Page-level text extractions
+++++

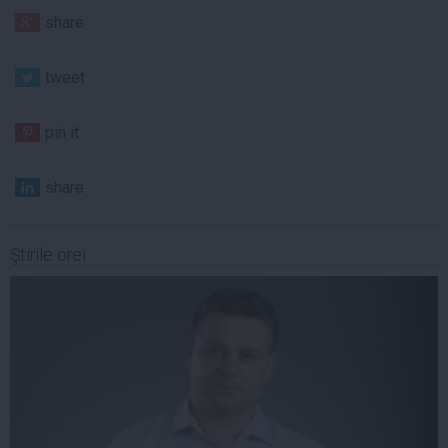
share
tweet
pin it
share
Ştirile orei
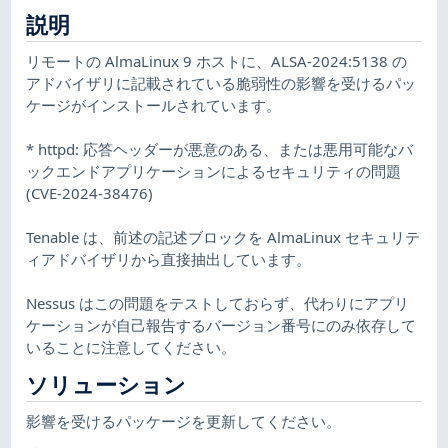
説明
リモートの AlmaLinux 9 ホストに、ALSA-2024:5138 の
アドバイザリに記載されている脆弱性の影響を受けるパッ
ケージがインストールされています。
* httpd: 応答ヘッダーが悪意のある、または悪用可能なバ
ックエンドアプリケーションによるセキュリティの問題
(CVE-2024-38476)
Tenable は、前述の記述ブロックを AlmaLinux セキュリテ
ィアドバイザリから直接抽出しています。
Nessus はこの問題をテストしておらず、代わりにアプリ
ケーションが自己報告するバージョン番号にのみ依存して
いることに注意してください。
ソリューション
影響を受けるパッケージを更新してください。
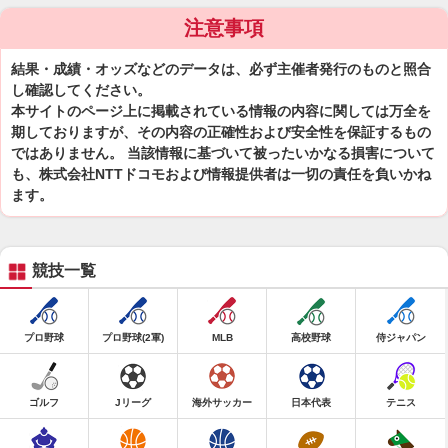
注意事項
結果・成績・オッズなどのデータは、必ず主催者発行のものと照合
し確認してください。
本サイトのページ上に掲載されている情報の内容に関しては万全を
期しておりますが、その内容の正確性および安全性を保証するもの
ではありません。 当該情報に基づいて被ったいかなる損害について
も、株式会社NTTドコモおよび情報提供者は一切の責任を負いかね
ます。
競技一覧
プロ野球
プロ野球(2軍)
MLB
高校野球
侍ジャパン
ゴルフ
Jリーグ
海外サッカー
日本代表
テニス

+++++

▶ [Task instructions]
Each of the entries above must be copied exactly, but the pictures stay out.

▶ [Task answer]
share
tweet
pin it
share
Ştirile orei
説明
リモートの AlmaLinux 9 ホストに、ALSA-2024:5138 の
アドバイザリに記載されている脆弱性の影響を受けるパッ
ケージがインストールされています。
* httpd: 応答ヘッダーが悪意のある、または悪用可能なバ
ックエンドアプリケーションによるセキュリティの問題
(CVE-2024-38476)
Tenable は、前述の記述ブロックを AlmaLinux セキュリテ
ィアドバイザリから直接抽出しています。
Nessus はこの問題をテストしておらず、代わりにアプリ
ケーションが自己報告するバージョン番号にのみ依存して
いることに注意してください。
ソリューション
影響を受けるパッケージを更新してください。
注意事項
結果・成績・オッズなどのデータは、必ず主催者発行のものと照合
し確認してください。
本サイトのページ上に掲載されている情報の内容に関しては万全を
期しておりますが、その内容の正確性および安全性を保証するもの
ではありません。 当該情報に基づいて被ったいかなる損害について
も、株式会社NTTドコモおよび情報提供者は一切の責任を負いかね
ます。
競技一覧
プロ野球
プロ野球(2軍)
MLB
高校野球
侍ジャパン
ゴルフ
Jリーグ
海外サッカー
日本代表
テニス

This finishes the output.